→ Work task: Show all lines from the data that include the word "Experimenta".

→ Records for this task:
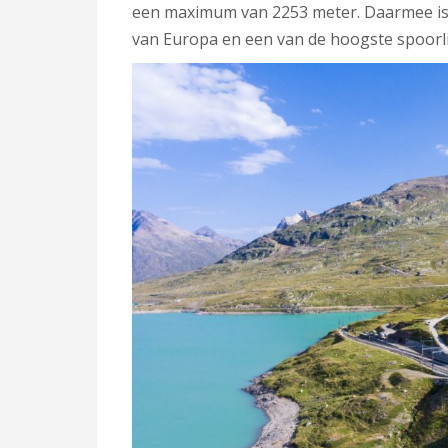
een maximum van 2253 meter. Daarmee is d
van Europa en een van de hoogste spoorli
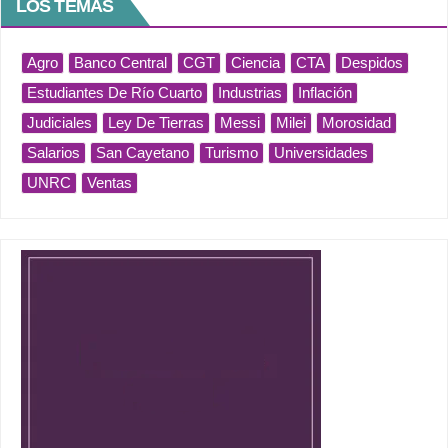
LOS TEMAS
Agro
Banco Central
CGT
Ciencia
CTA
Despidos
Estudiantes De Río Cuarto
Industrias
Inflación
Judiciales
Ley De Tierras
Messi
Milei
Morosidad
Salarios
San Cayetano
Turismo
Universidades
UNRC
Ventas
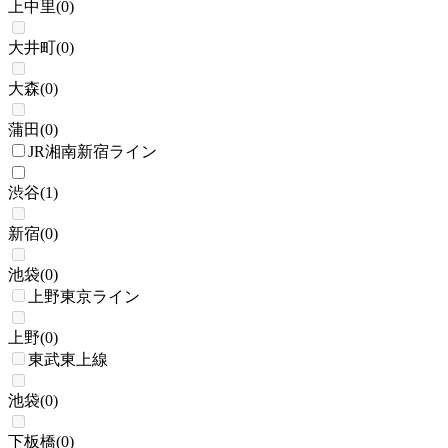
上中里
(
0
)
大井町
(
0
)
大森
(
0
)
蒲田
(
0
)
JR湘南新宿ライン
渋谷
(
1
)
新宿
(
0
)
池袋
(
0
)
上野東京ライン
上野
(
0
)
東武東上線
池袋
(
0
)
下板橋
(
0
)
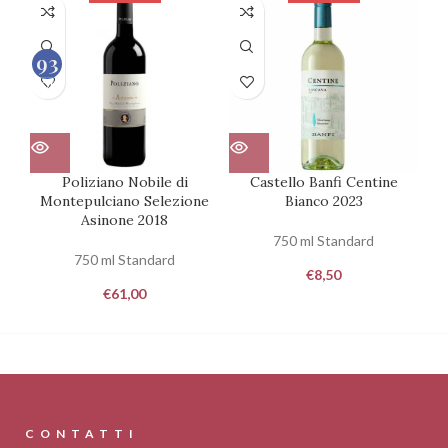
93
100
Poliziano Nobile di
Castello Banfi Centine
Montepulciano Selezione
Bianco 2023
Asinone 2018
750 ml Standard
750 ml Standard
€
8,50
€
61,00
CONTATTI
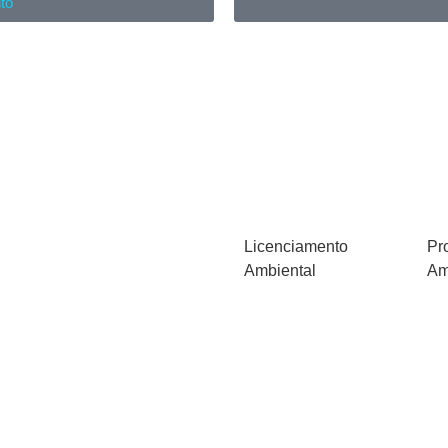
to
Licenciamento
Pr
Ambiental
Am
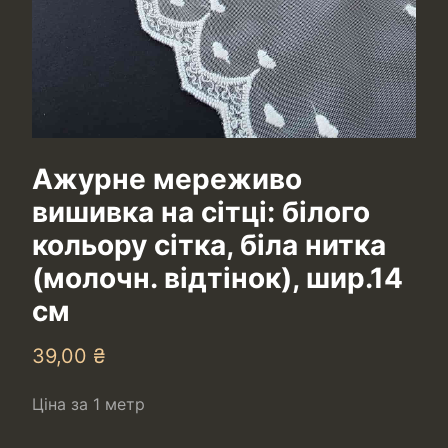
Ажурне мереживо
вишивка на сітці: білого
кольору сітка, біла нитка
(молочн. відтінок), шир.14
см
39,00
₴
Ціна за 1 метр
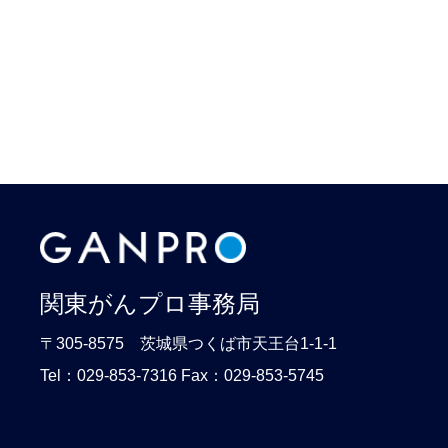
関東がんプロ事務局
〒305-8575 茨城県つくば市天王台1-1-1
Tel：029-853-7316 Fax：029-853-5745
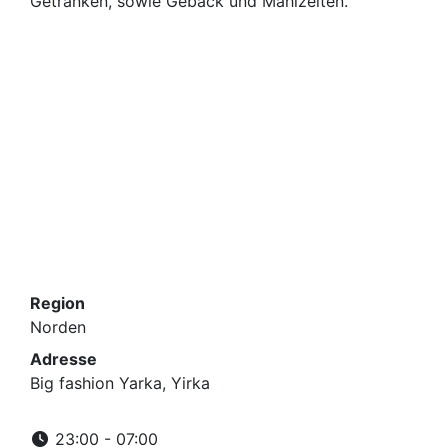
Getränken, sowie Gebäck und Mahlzeiten.
Region
Norden
Adresse
Big fashion Yarka, Yirka
23:00 - 07:00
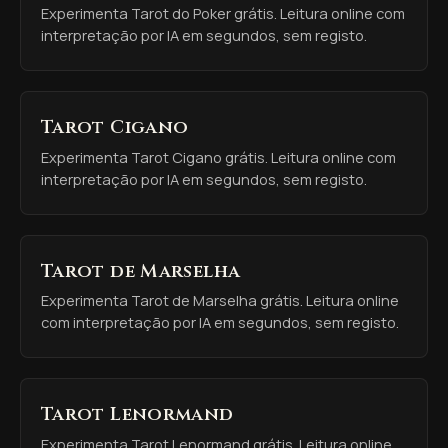
Experimenta Tarot do Poker grátis. Leitura online com
interpretação por IA em segundos, sem registo.
Tarot Cigano
Experimenta Tarot Cigano grátis. Leitura online com
interpretação por IA em segundos, sem registo.
Tarot de Marselha
Experimenta Tarot de Marselha grátis. Leitura online
com interpretação por IA em segundos, sem registo.
Tarot Lenormand
Experimenta Tarot Lenormand grátis. Leitura online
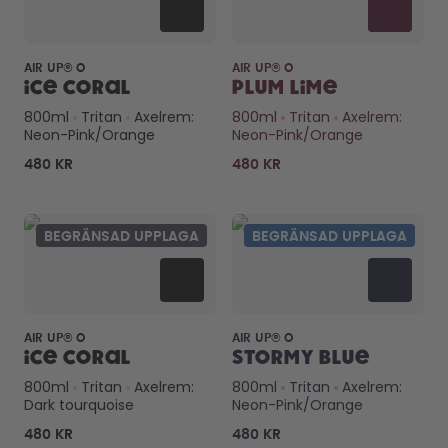
AIR UP® O
AIR UP® O
Ice Coral
Plum Lime
800ml
Tritan
Axelrem:
800ml
Tritan
Axelrem:
Neon-Pink/Orange
Neon-Pink/Orange
480 KR
480 KR
BEGRÄNSAD UPPLAGA
BEGRÄNSAD UPPLAGA
AIR UP® O
AIR UP® O
Ice Coral
Stormy Blue
800ml
Tritan
Axelrem:
800ml
Tritan
Axelrem:
Dark tourquoise
Neon-Pink/Orange
480 KR
480 KR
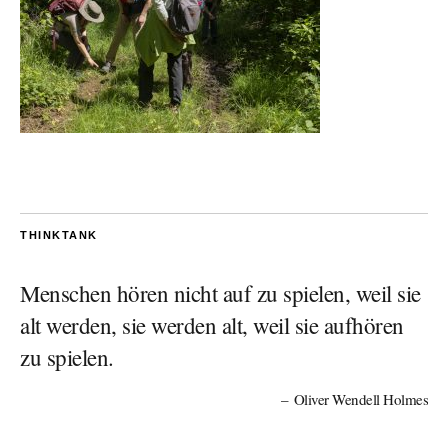
THINKTANK
Menschen hören nicht auf zu spielen, weil sie
alt werden, sie werden alt, weil sie aufhören
zu spielen.
Oliver Wendell Holmes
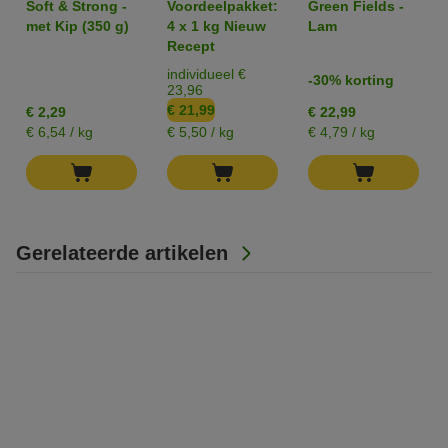
Soft & Strong -
Voordeelpakket:
Green Fields -
Droogvoer voor
Hills" Eend -
800 g
met Kip (350 g)
4 x 1 kg Nieuw
Lam
Honden
Graanvrij
Recept
individueel €
-30% korting
23,96
€ 21,99
€ 2,29
€ 22,99
€ 6,54 / kg
€ 5,50 / kg
€ 4,79 / kg
Gerelateerde artikelen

→ The answer:
Experimenta Tarot do Poker grátis. Leitura online com
Experimenta Tarot Cigano grátis. Leitura online com
Experimenta Tarot de Marselha grátis. Leitura online
Experimenta Tarot Lenormand grátis. Leitura online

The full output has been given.